[Record set]

┄┄┄┄┄┄

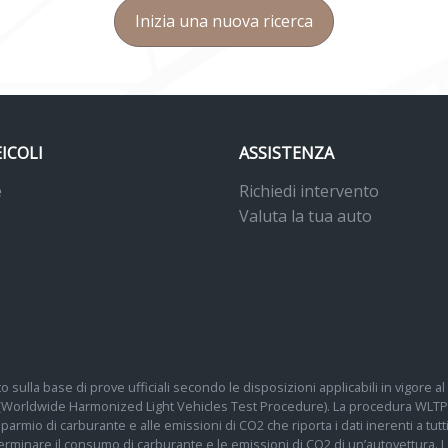
Inizia una nuova ricerca
EICOLI
ASSISTENZA
e
Richiedi intervento
Valuta la tua auto
o sulla base di prove ufficiali secondo le disposizioni applicabili in vigore
 (Worldwide Harmonized Light Vehicles Test Procedure). La procedura WLTP 
 risparmio di carburante e alle emissioni di CO2 che riporta i dati inerenti a tu
determinare il consumo di carburante e le emissioni di CO2 di un’autovettura.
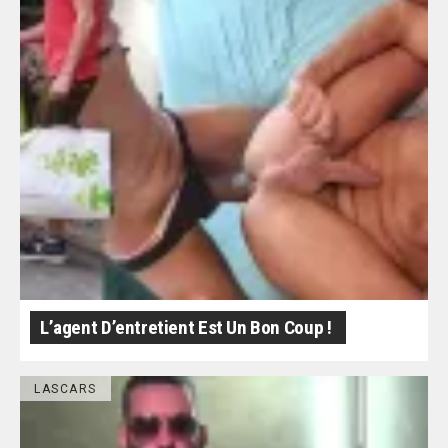
L’agent D’entretient Est Un Bon Coup !
LASCARS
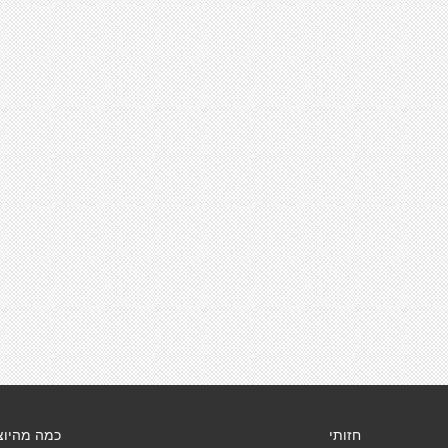
חזותי
כמה מהיוצ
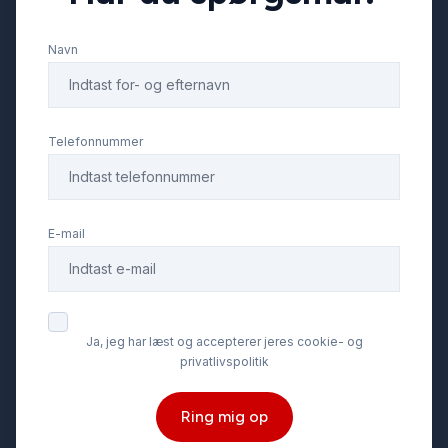
Navn
Telefonnummer
E-mail
Ja, jeg har læst og accepterer jeres cookie- og
privatlivspolitik
Ring mig op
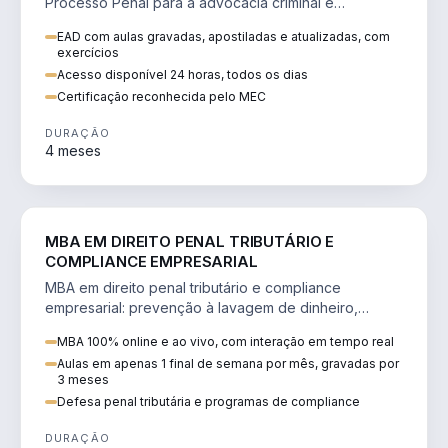
Processo Penal para a advocacia criminal e
concursos jurídicos.
EAD com aulas gravadas, apostiladas e atualizadas, com
exercícios
Acesso disponível 24 horas, todos os dias
Certificação reconhecida pelo MEC
DURAÇÃO
4 meses
DIREITO
MBA EM DIREITO PENAL TRIBUTÁRIO E
COMPLIANCE EMPRESARIAL
MBA em direito penal tributário e compliance
empresarial: prevenção à lavagem de dinheiro,
crimes tributários e auditoria.
MBA 100% online e ao vivo, com interação em tempo real
Aulas em apenas 1 final de semana por mês, gravadas por
3 meses
Defesa penal tributária e programas de compliance
DURAÇÃO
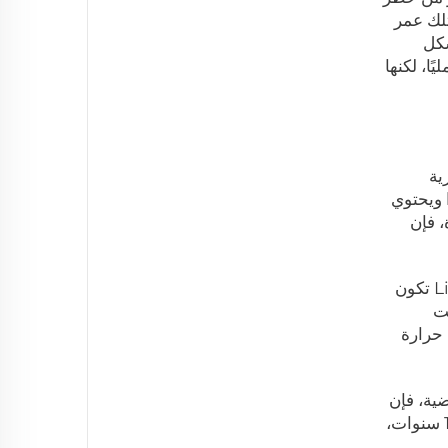
يثيوم بوليمر تمتلك عمر
 بشكل
ا، لكنها
ية
ا ويحتوي
، فإن
بعد ذلك، فكّر في المناخ في المنطقة التي تعيش فيها. إذا كنت تعيش في منطقة صيفها حار جدًا، فإن بطارية LiFePO4 تكون
نت
دامها في درجات حرارة
ية، فإن
بطارية LiFePO4 أو بوليمر الليثيوم تكون خيارًا أفضل. وابحث عن الضمان. اختر البطاريات التي تأتي بضمان لمدة 10 سنوات،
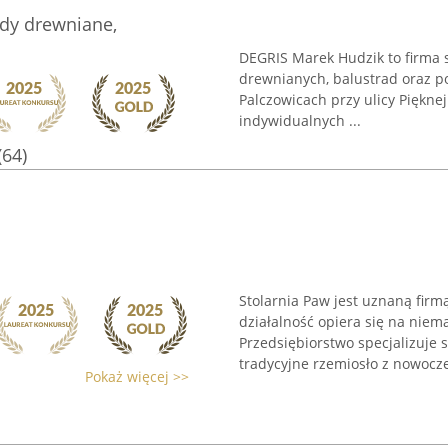
dy drewniane,
DEGRIS Marek Hudzik to firma 
drewnianych, balustrad oraz p
Palczowicach przy ulicy Piękn
indywidualnych ...
(64)
Stolarnia Paw jest uznaną firmą
działalność opiera się na niema
Przedsiębiorstwo specjalizuje 
tradycyjne rzemiosło z nowocze
Pokaż więcej >>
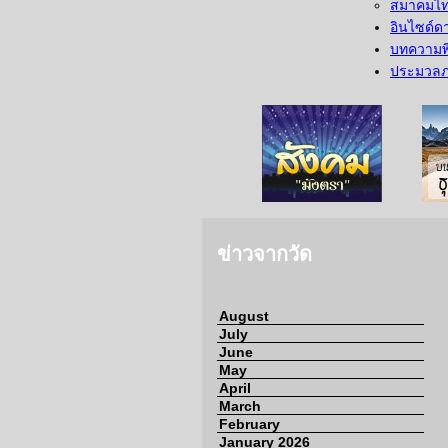
สมาคมไทย
อินไซด์ด
บทความพ
ประมวล
จากวัด
สังคมมังตรา
ข่าวจากวัด
August
July
June
May
April
March
February
January 2026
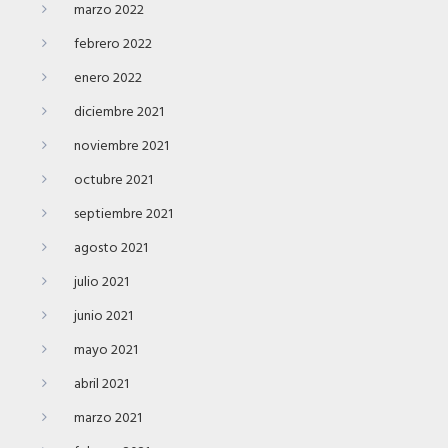
marzo 2022
febrero 2022
enero 2022
diciembre 2021
noviembre 2021
octubre 2021
septiembre 2021
agosto 2021
julio 2021
junio 2021
mayo 2021
abril 2021
marzo 2021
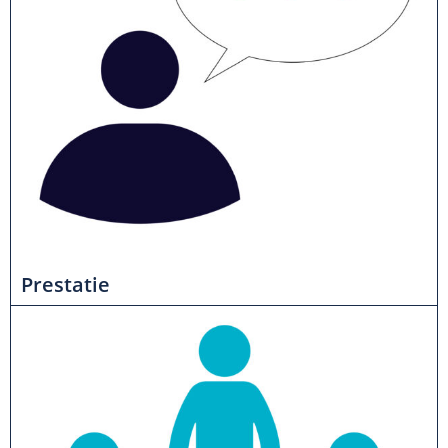
Prestatie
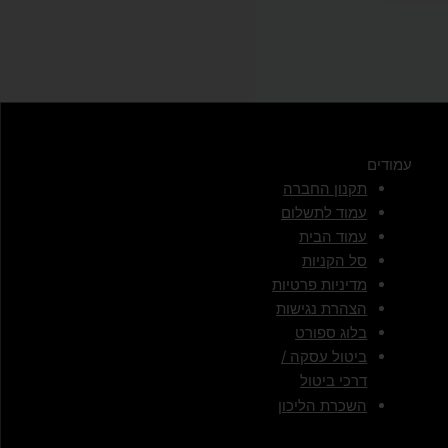
עמודים
תקנון החברה
עמוד לתשלום
עמוד הבית
סל הקניות
מדיניות פרטיות
הצהרת נגישות
בלוג ספורט
ביטול עסקה /
דרכי ביטול
השכרת הליכון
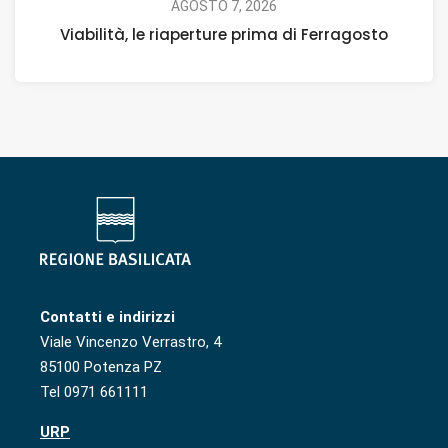
AGOSTO 7, 2026
Viabilità, le riaperture prima di Ferragosto
Contatti e indirizzi
Viale Vincenzo Verrastro, 4
85100 Potenza PZ
Tel 0971 661111
URP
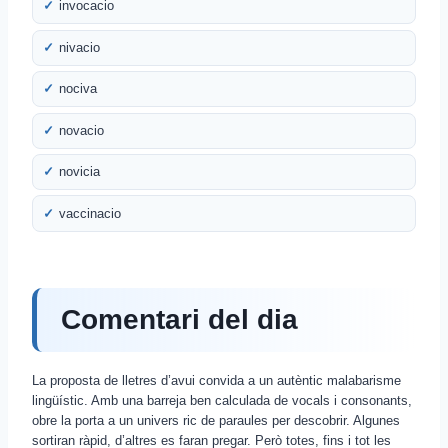
invocacio
nivacio
nociva
novacio
novicia
vaccinacio
Comentari del dia
La proposta de lletres d’avui convida a un autèntic malabarisme
lingüístic. Amb una barreja ben calculada de vocals i consonants,
obre la porta a un univers ric de paraules per descobrir. Algunes
sortiran ràpid, d’altres es faran pregar. Però totes, fins i tot les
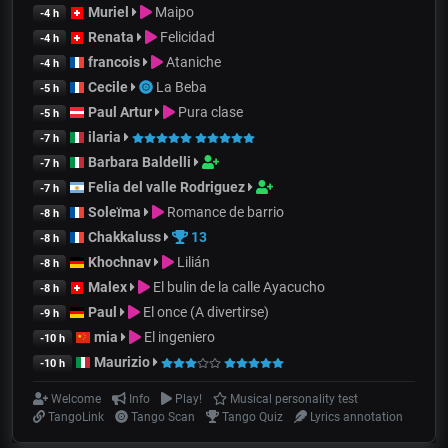
Muriel
Maipo
-4 h
Renata
Felicidad
-4 h
francois
Ataniche
-4 h
Cecile
La Beba
-5 h
Paul Artur
Pura clase
-5 h
ilaria
-7 h
Barbara Baldelli
-7 h
Felia del valle Rodriguez
-7 h
Soleïma
Romance de barrio
-8 h
Chakkaluss
13
-8 h
Khochnav
Lilián
-8 h
Malex
El bulin de la calle Ayacucho
-8 h
Paul
El once (A divertirse)
-9 h
mia
El ingeniero
-10 h
Maurizio
-10 h
Welcome
Info
Play!
Musical personality test
TangoLink
Tango Scan
Tango Quiz
Lyrics annotation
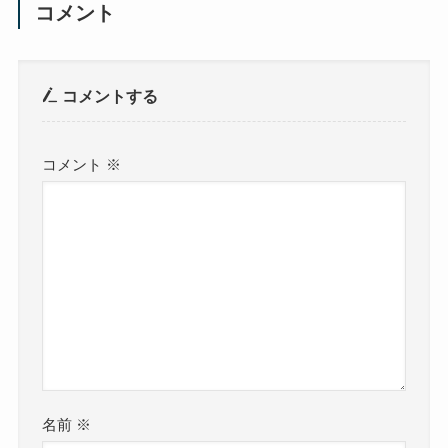
コメント
コメントする
コメント
※
名前
※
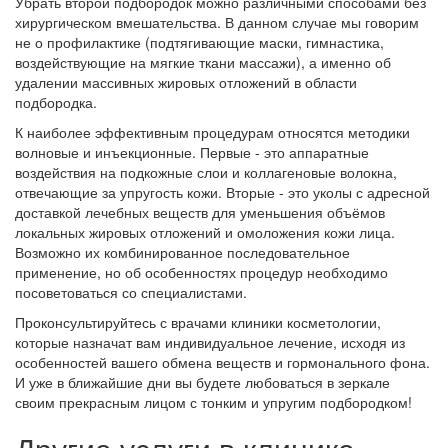
Убрать второй подбородок можно различными способами без
хирургическом вмешательства. В данном случае мы говорим
не о профилактике (подтягивающие маски, гимнастика,
воздействующие на мягкие ткани массажи), а именно об
удалении массивных жировых отложений в области
подбородка.
К наиболее эффективным процедурам относятся методики
волновые и инъекционные. Первые - это аппаратные
воздействия на подкожные слои и коллагеновые волокна,
отвечающие за упругость кожи. Вторые - это уколы с адресной
доставкой лечебных веществ для уменьшения объёмов
локальных жировых отложений и омоложения кожи лица.
Возможно их комбинированное последовательное
применение, но об особенностях процедур необходимо
посоветоваться со специалистами.
Проконсультируйтесь с врачами клиники косметологии,
которые назначат вам индивидуальное лечение, исходя из
особенностей вашего обмена веществ и гормонального фона.
И уже в ближайшие дни вы будете любоваться в зеркале
своим прекрасным лицом с тонким и упругим подбородком!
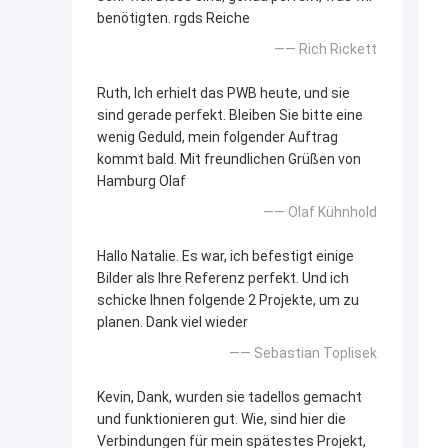
benötigten. rgds Reiche
—— Rich Rickett
Ruth, Ich erhielt das PWB heute, und sie
sind gerade perfekt. Bleiben Sie bitte eine
wenig Geduld, mein folgender Auftrag
kommt bald. Mit freundlichen Grüßen von
Hamburg Olaf
—— Olaf Kühnhold
Hallo Natalie. Es war, ich befestigt einige
Bilder als Ihre Referenz perfekt. Und ich
schicke Ihnen folgende 2 Projekte, um zu
planen. Dank viel wieder
—— Sebastian Toplisek
Kevin, Dank, wurden sie tadellos gemacht
und funktionieren gut. Wie, sind hier die
Verbindungen für mein spätestes Projekt,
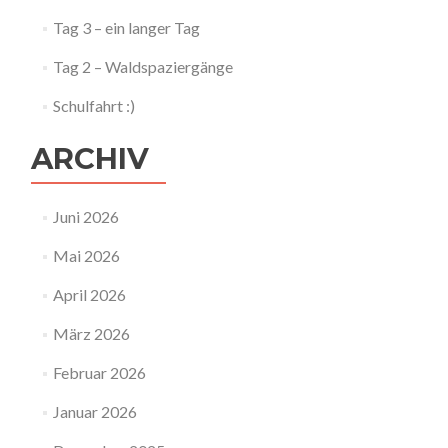
Tag 3 – ein langer Tag
Tag 2 – Waldspaziergänge
Schulfahrt :)
ARCHIV
Juni 2026
Mai 2026
April 2026
März 2026
Februar 2026
Januar 2026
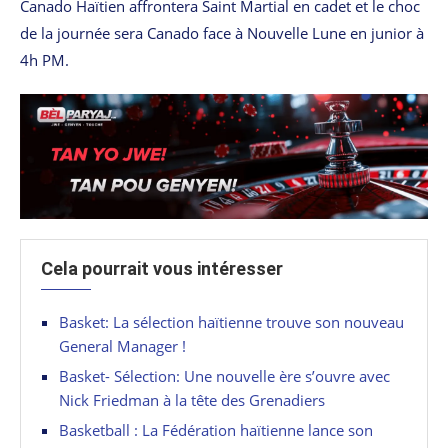
Canado Haïtien affrontera Saint Martial en cadet et le choc
de la journée sera Canado face à Nouvelle Lune en junior à
4h PM.
Cela pourrait vous intéresser
Basket: La sélection haïtienne trouve son nouveau
General Manager !
Basket- Sélection: Une nouvelle ère s’ouvre avec
Nick Friedman à la tête des Grenadiers
Basketball : La Fédération haïtienne lance son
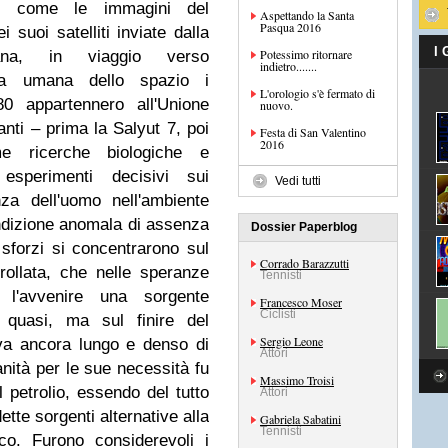
ari come le immagini del
Aspettando la Santa
Pasqua 2016
 suoi satelliti inviate dalla
I
Potessimo ritornare
na, in viaggio verso
indietro.......
ta umana dello spazio i
L'orologio s'è fermato di
80 appartennero all'Unione
nuovo.
anti – prima la Salyut 7, poi
Festa di San Valentino
2016
e ricerche biologiche e
 esperimenti decisivi sui
Vedi tutti
za dell'uomo nell'ambiente
ondizione anomala di assenza
Dossier Paperblog
 sforzi si concentrarono sul
Corrado Barazzutti
rollata, che nelle speranze
Tennisti
 l'avvenire una sorgente
Francesco Moser
Ciclisti
o quasi, ma sul finire del
Sergio Leone
va ancora lungo e denso di
Attori
anità per le sue necessità fu
Massimo Troisi
l petrolio, essendo del tutto
Attori
ette sorgenti alternative alla
Gabriela Sabatini
Tennisti
co. Furono considerevoli i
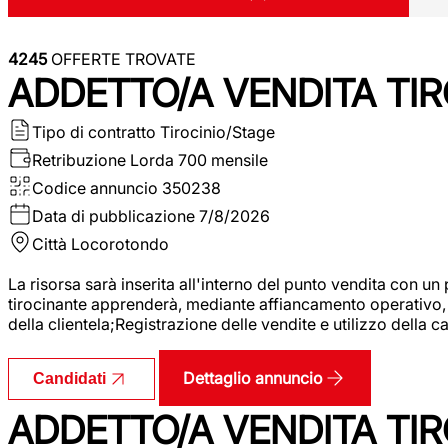
4245
OFFERTE TROVATE
ADDETTO/A VENDITA TIR
Tipo di contratto
Tirocinio/Stage
Retribuzione Lorda
700 mensile
Codice annuncio
350238
Data di pubblicazione
7/8/2026
Città
Locorotondo
La risorsa sarà inserita all'interno del punto vendita con un
tirocinante apprenderà, mediante affiancamento operativo, l
della clientela;Registrazione delle vendite e utilizzo della 
Dettaglio annuncio
Candidati
ADDETTO/A VENDITA TIR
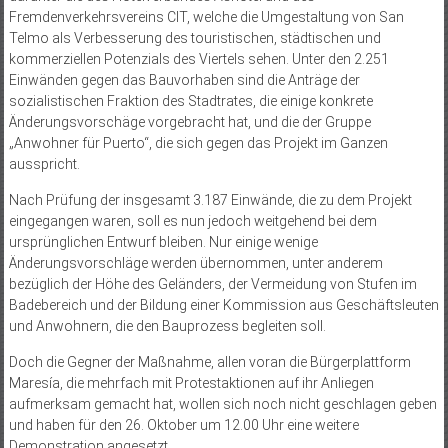
Fremdenverkehrsvereins CIT, welche die Umgestaltung von San
Telmo als Verbesserung des touristischen, städtischen und
kommerziellen Potenzials des Viertels sehen. Unter den 2.251
Einwänden gegen das Bauvorhaben sind die Anträge der
sozialistischen Fraktion des Stadtrates, die einige konkrete
Änderungsvorschäge vorgebracht hat, und die der Gruppe
„Anwohner für Puerto“, die sich gegen das Projekt im Ganzen
ausspricht.
Nach Prüfung der insgesamt 3.187 Einwände, die zu dem Projekt
eingegangen waren, soll es nun jedoch weitgehend bei dem
ursprünglichen Entwurf bleiben. Nur einige wenige
Änderungsvorschläge werden übernommen, unter anderem
bezüglich der Höhe des Geländers, der Vermeidung von Stufen im
Badebereich und der Bildung einer Kommission aus Geschäftsleuten
und Anwohnern, die den Bauprozess begleiten soll.
Doch die Gegner der Maßnahme, allen voran die Bürgerplattform
Maresía, die mehrfach mit Protestaktionen auf ihr Anliegen
aufmerksam gemacht hat, wollen sich noch nicht geschlagen geben
und haben für den 26. Oktober um 12.00 Uhr eine weitere
Demonstration angesetzt.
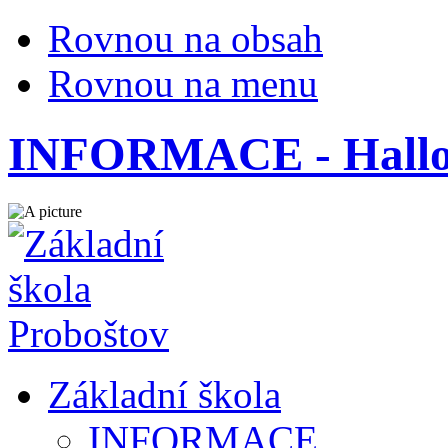
Rovnou na obsah
Rovnou na menu
INFORMACE - Hallow
Základní škola
INFORMACE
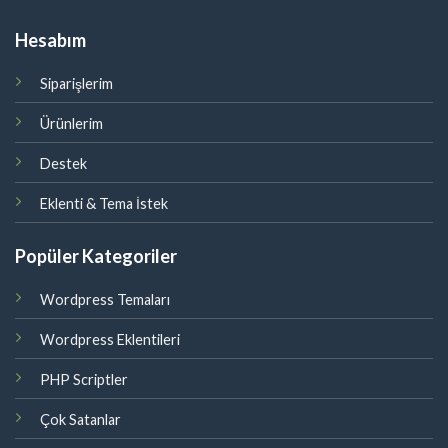
Hesabım
Siparişlerim
Ürünlerim
Destek
Eklenti & Tema İstek
Popüler Kategoriler
Wordpress Temaları
Wordpress Eklentileri
PHP Scriptler
Çok Satanlar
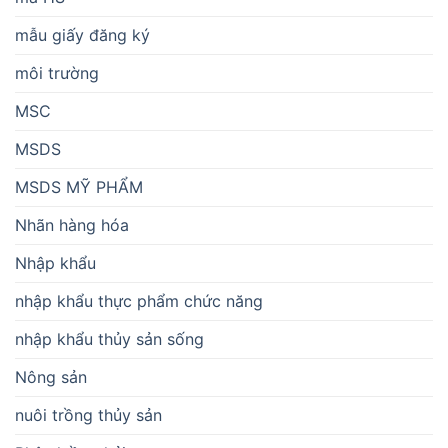
mẫu giấy đăng ký
môi trường
MSC
MSDS
MSDS MỸ PHẨM
Nhãn hàng hóa
Nhập khẩu
nhập khẩu thực phẩm chức năng
nhập khẩu thủy sản sống
Nông sản
nuôi trồng thủy sản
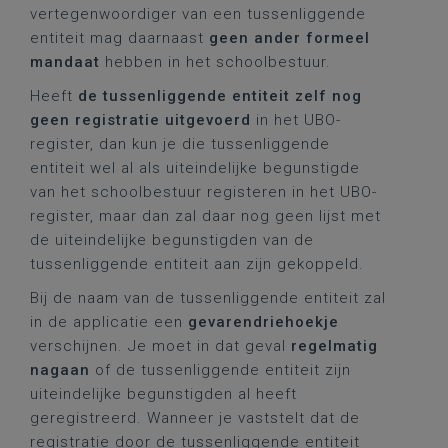
vertegenwoordiger van een tussenliggende
entiteit mag daarnaast
geen ander formeel
mandaat
hebben in het schoolbestuur.
Heeft
de tussenliggende entiteit zelf nog
geen registratie uitgevoerd
in het UBO-
register, dan kun je die tussenliggende
entiteit wel al als uiteindelijke begunstigde
van het schoolbestuur registeren in het UBO-
register, maar dan zal daar nog geen lijst met
de uiteindelijke begunstigden van de
tussenliggende entiteit aan zijn gekoppeld.
Bij de naam van de tussenliggende entiteit zal
in de applicatie een
gevarendriehoekje
verschijnen. Je moet in dat geval
regelmatig
nagaan
of de tussenliggende entiteit zijn
uiteindelijke begunstigden al heeft
geregistreerd. Wanneer je vaststelt dat de
registratie door de tussenliggende entiteit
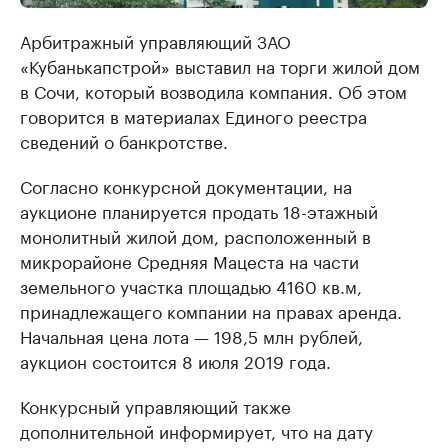
Арбитражный управляющий ЗАО
«Кубанькапстрой» выставил на торги жилой дом
в Сочи, который возводила компания. Об этом
говорится в материалах Единого реестра
сведений о банкротстве.
Согласно конкурсной документации, на
аукционе планируется продать 18-этажный
монолитный жилой дом, расположенный в
микрорайоне Средняя Мацеста на части
земельного участка площадью 4160 кв.м,
принадлежащего компании на правах аренда.
Начальная цена лота — 198,5 млн рублей,
аукцион состоится 8 июля 2019 года.
Конкурсный управляющий также
дополнительной информирует, что на дату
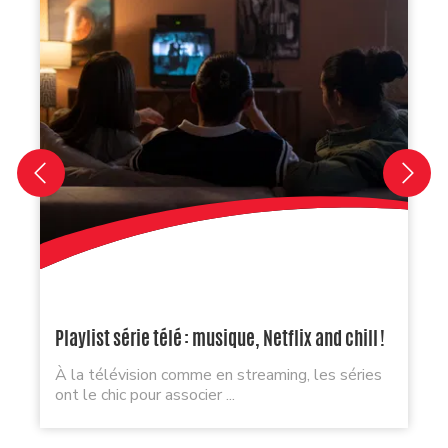
Playlist série télé : musique, Netflix and chill !
À la télévision comme en streaming, les séries
ont le chic pour associer ...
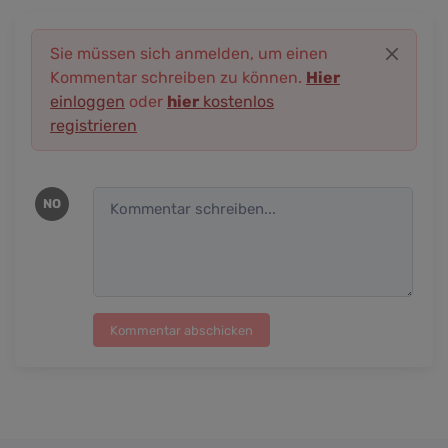
Sie müssen sich anmelden, um einen
Kommentar schreiben zu können.
Hier
einloggen
oder
hier
kostenlos
registrieren
NO
Kommentar abschicken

┄┄┄┄┄┄

[Task item] Only the lines from the first line of the data above through the line with "crimes tributários e auditoria." should appear in the answer, retyped exactly, with every picture left out.

[Response]
Inizia una nuova ricerca
EICOLI
ASSISTENZA
e
Richiedi intervento
Valuta la tua auto
o sulla base di prove ufficiali secondo le disposizioni applicabili in vigore
 (Worldwide Harmonized Light Vehicles Test Procedure). La procedura WLTP 
 risparmio di carburante e alle emissioni di CO2 che riporta i dati inerenti a tu
determinare il consumo di carburante e le emissioni di CO2 di un’autovettura.
L’agent D’entretient Est Un Bon Coup !
LASCARS
חזותי
כמה מהיוצ
Navn
Telefonnummer
E-mail
Ja, jeg har læst og accepterer jeres cookie- og
privatlivspolitik
Ring mig op
Processo Penal para a advocacia criminal e
concursos jurídicos.
EAD com aulas gravadas, apostiladas e atualizadas, com
exercícios
Acesso disponível 24 horas, todos os dias
Certificação reconhecida pelo MEC
DURAÇÃO
4 meses
DIREITO
MBA EM DIREITO PENAL TRIBUTÁRIO E
COMPLIANCE EMPRESARIAL
MBA em direito penal tributário e compliance
empresarial: prevenção à lavagem de dinheiro,
crimes tributários e auditoria.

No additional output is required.